## What is needed
Report each line of the records where "Black" occurs.

## Collected data
'''

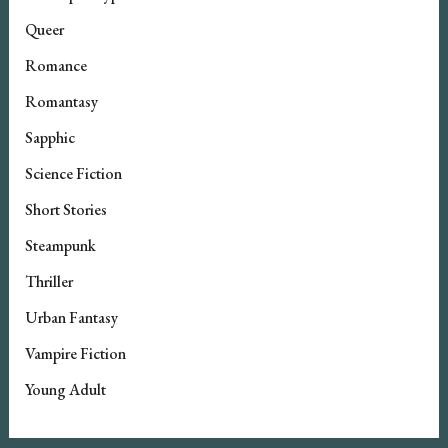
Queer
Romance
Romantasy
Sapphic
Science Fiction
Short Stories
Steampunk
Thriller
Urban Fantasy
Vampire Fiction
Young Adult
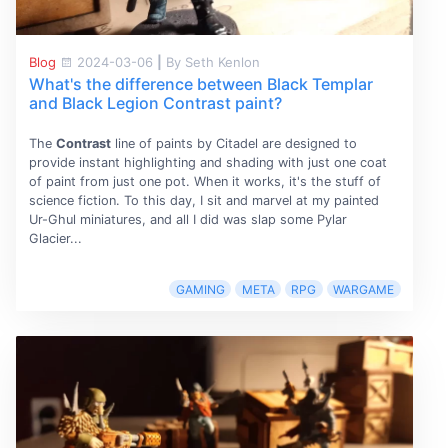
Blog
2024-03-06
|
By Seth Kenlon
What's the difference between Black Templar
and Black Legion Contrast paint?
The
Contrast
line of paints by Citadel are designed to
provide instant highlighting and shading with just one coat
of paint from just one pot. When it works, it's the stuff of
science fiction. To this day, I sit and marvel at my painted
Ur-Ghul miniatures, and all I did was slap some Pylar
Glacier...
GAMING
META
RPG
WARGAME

'''
'''

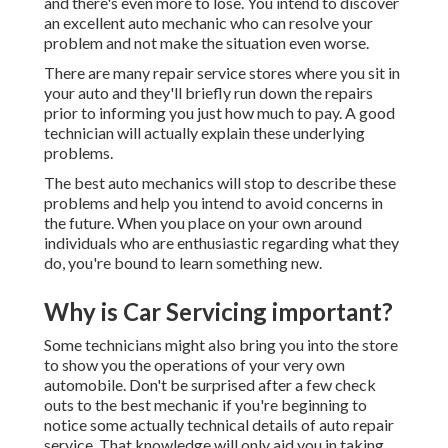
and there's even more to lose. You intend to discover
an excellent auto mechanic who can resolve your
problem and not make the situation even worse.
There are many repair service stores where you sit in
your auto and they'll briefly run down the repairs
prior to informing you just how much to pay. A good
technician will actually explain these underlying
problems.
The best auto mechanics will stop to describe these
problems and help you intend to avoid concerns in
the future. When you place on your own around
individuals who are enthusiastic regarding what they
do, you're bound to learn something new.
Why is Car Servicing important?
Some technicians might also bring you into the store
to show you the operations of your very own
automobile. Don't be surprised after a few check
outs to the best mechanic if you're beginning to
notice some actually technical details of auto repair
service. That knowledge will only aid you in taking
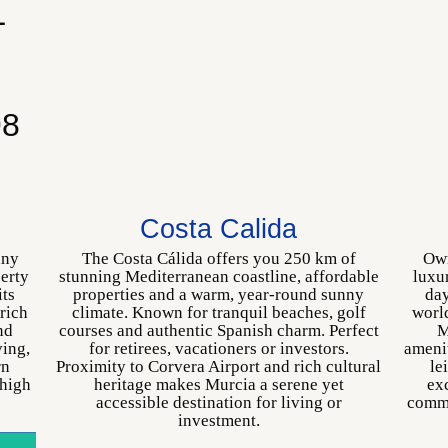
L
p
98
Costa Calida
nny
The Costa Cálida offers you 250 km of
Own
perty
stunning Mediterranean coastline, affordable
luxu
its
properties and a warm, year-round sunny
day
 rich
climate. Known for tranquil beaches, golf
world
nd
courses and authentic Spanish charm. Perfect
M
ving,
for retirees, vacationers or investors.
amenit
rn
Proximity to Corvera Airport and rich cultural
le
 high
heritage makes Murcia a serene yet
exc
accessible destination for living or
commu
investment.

'''

## Output below
What's the difference between Black Templar
and Black Legion Contrast paint?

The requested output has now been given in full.